In Brief: One of the best contemporary plays compels multiple reflections on hope and power, and perhaps that universal dream of living in a just society.
A drama that unfolds in a limited space spanning half a century of Chinese history. In the three acts in which it unfolds, the viewer moves from the frustration after the failure of the reformist movement, continuing with the disappointment that followed the end of Yuan Shikai regime, ending in the one that occurred after the end of World War II.
The protagonist of the drama is China, that abstract entity populated by people who suffer the history designed by a few characters absent from the play.

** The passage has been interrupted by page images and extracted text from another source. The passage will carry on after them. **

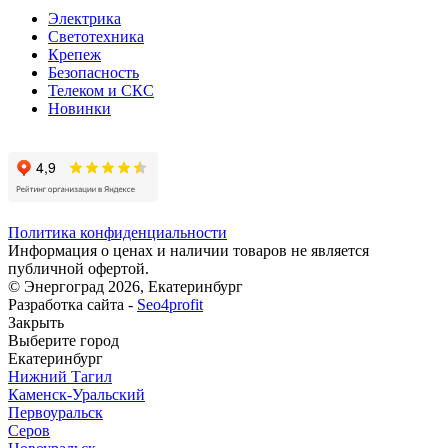
Электрика
Светотехника
Крепеж
Безопасность
Телеком и СКС
Новинки
Политика конфиденциальности
Информация о ценах и наличии товаров не является
публичной офертой.
© Энергоград 2026, Екатеринбург
Разработка сайта -
Seo4profit
Закрыть
Выберите город
Екатеринбург
Нижний Тагил
Каменск-Уральский
Первоуральск
Серов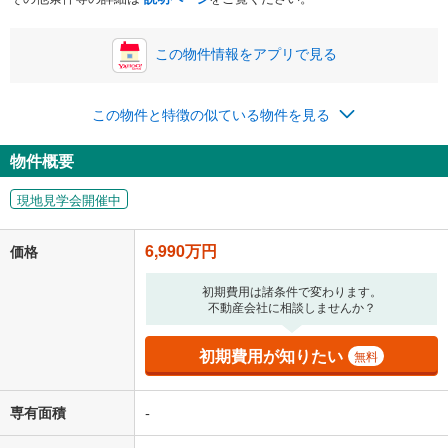
この物件情報をアプリで見る
0円
6,990万円
年2回払いを想定しています。毎月の返済額に加えて、ボー
この物件と特徴の似ている物件を見る
ナス時の増額分（1回分）を入力してください。
ボーナス払いの限度額は金融機関によって異なります。
物件概要
181,450
円
/月
月々の返済額
閉じる
現地見学会開催中
「金利」については、ご利用を予定されている金融機関等にご確認の
上、ご自身での入力をお願いいたします。初期設定で自動入力されてい
6,990万円
価格
る値は、実際の金融機関等における貸出金利とは何ら関係がなく、実際
の金融機関等における貸出金利を何ら保証するものではありません。返
初期費用は諸条件で変わります。
済方法「元利均等返済」にて算出しております。入力された金利を35年
不動産会社に相談しませんか？
適用した場合の計算結果を表示しています。
その他月額費用や、初期費用がかかります。ご注意ください。実際にお
借り入れの際は各金融機関等に、必ずご自身でご確認をお願いいたしま
初期費用が知りたい
無料
す。
条件によってお借り入れができないことがあります。
専有面積
-
不動産会社に購入相談をする
無料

The attitudes that oppress that China, the characters that make that population suffer, are maintained throughout the decades, through the three acts of the play, only their uniforms change, like those policemen who appear in the tea house where this selection of characters parade, continuously oppressing the defenseless. Different are the masters they serve, and the supporting characters who seem to represent them.
One wonders, is it the Chinese people themselves who oppress China, to the Chinese people, and is there any hope that once these regimes are over, the oppression of man by man will disappear? There remains in this work the illusion that the end of these oppressive regimes will put an end to the oppression of man by man.
Lao She, who suffered the excesses of the Cultural Revolution, would surely have written one more act to this work had he been able to survive.
The final question that the reader inevitably asks is: Have the Chinese people succeeded, or are they on the way to succeeding, in freeing themselves from this historical dynamic that has kept them in a subordinate role to the dictates of the powerful over the centuries?